> **Work instruction**:
Reproduce each entry exactly as it reads. Leave the images out.

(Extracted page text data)
********************

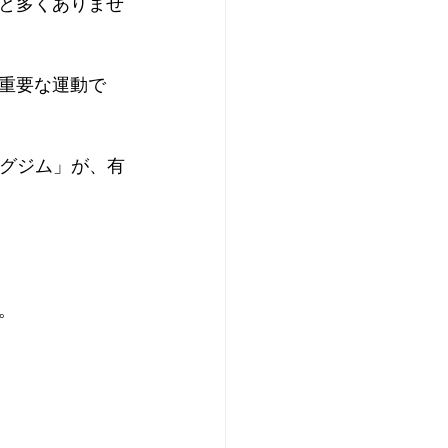
と多くありませ
重要な運動で
ングジム」が、有
。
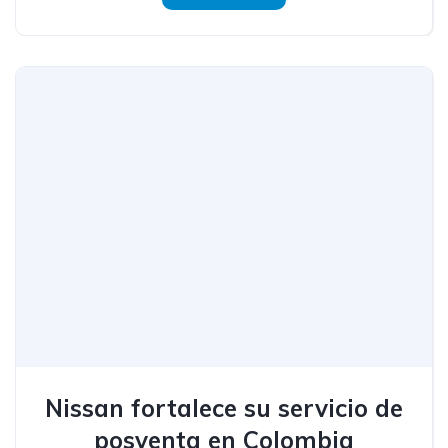
Nissan fortalece su servicio de
posventa en Colombia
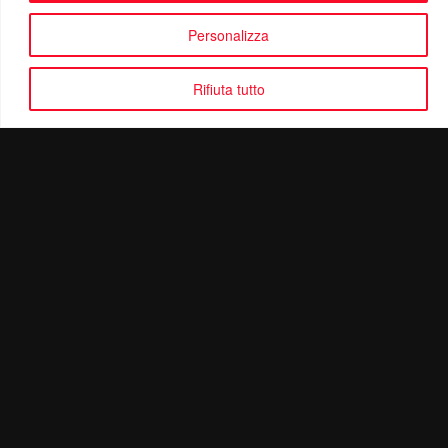
Personalizza
Rifiuta tutto
Politica di Riservatezza
Mail:
info@ottolinatv.it
Pec:
giulianomarrucci@pec.it
P. IVA: 01780540504
Ottolina TV | © Copyright 2024 | Tutti i diritti riservati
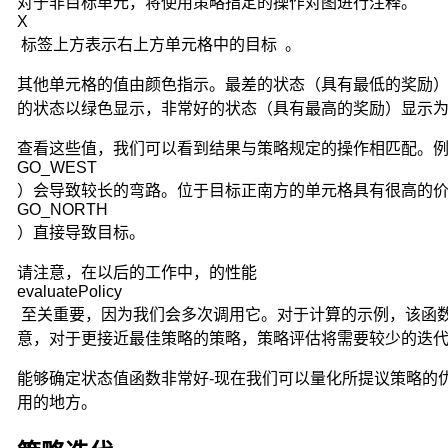
对于非目标单元，将使用策略指定的操作对图进行注释。
尔
X
可
标签上方表示右上方单元格中的目标 。
夫
过
其他单元格的值由颜色指示。最差的状态（具有最低的奖励
程。
的状态以绿色显示，非常好的状态（具有最高的奖励）显示
马
尔
查看这些值，我们可以看到结果与策略规定的操作相匹配。
可
GO_WEST
夫
）会导致较长的弯路。位于目标正南方的单元格具有很高的
决
GO_NORTH
策
）直接导致目标。
过
程
请注意，在以后的工作中，的性能
又
evaluatePolicy
可
至关重要，因为我们会多次调用它。对于计算的示例，该函数
看
意，对于更接近最佳策略的策略，策略评估将需要较少的迭
作
随
能够确定状态值函数非常好-现在我们可以量化所提议策略的
机
用的地方。
对
策
的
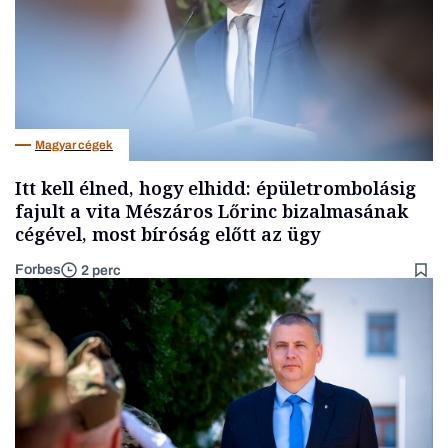
Magyar cégek
Itt kell élned, hogy elhidd: épületrombolásig
fajult a vita Mészáros Lőrinc bizalmasának
cégével, most bíróság előtt az ügy
Forbes
2 perc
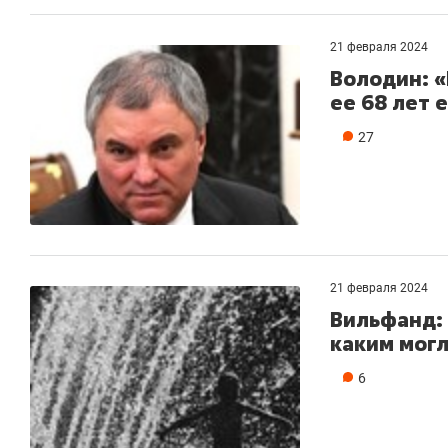
21 февраля 2024
Володин: «
ее 68 лет 
27
21 февраля 2024
Вильфанд: 
каким могл
6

********************

> **Solution**:
と多くありませ
重要な運動で
ングジム」が、有
。
Nissan fortalece su servicio de
posventa en Colombia
Personalizza
Rifiuta tutto
Politica di Riservatezza
Mail:
info@ottolinatv.it
Pec:
giulianomarrucci@pec.it
P. IVA: 01780540504
Ottolina TV | © Copyright 2024 | Tutti i diritti riservati
对于非目标单元，将使用策略指定的操作对图进行注释。
尔
X
可
标签上方表示右上方单元格中的目标 。
夫
过
其他单元格的值由颜色指示。最差的状态（具有最低的奖励
程。
的状态以绿色显示，非常好的状态（具有最高的奖励）显示
马
尔
查看这些值，我们可以看到结果与策略规定的操作相匹配。
可
GO_WEST
夫
）会导致较长的弯路。位于目标正南方的单元格具有很高的
决
GO_NORTH
策
）直接导致目标。
过
程
请注意，在以后的工作中，的性能
又
evaluatePolicy
可
至关重要，因为我们会多次调用它。对于计算的示例，该函数
看
意，对于更接近最佳策略的策略，策略评估将需要较少的迭
作
随
能够确定状态值函数非常好-现在我们可以量化所提议策略的
机
用的地方。
对
策
的
Magyar cégek
Itt kell élned, hogy elhidd: épületrombolásig
fajult a vita Mészáros Lőrinc bizalmasának
cégével, most bíróság előtt az ügy
Forbes
2 perc
21 февраля 2024
Володин: «
ее 68 лет 
27
21 февраля 2024
Вильфанд: 
каким могл
6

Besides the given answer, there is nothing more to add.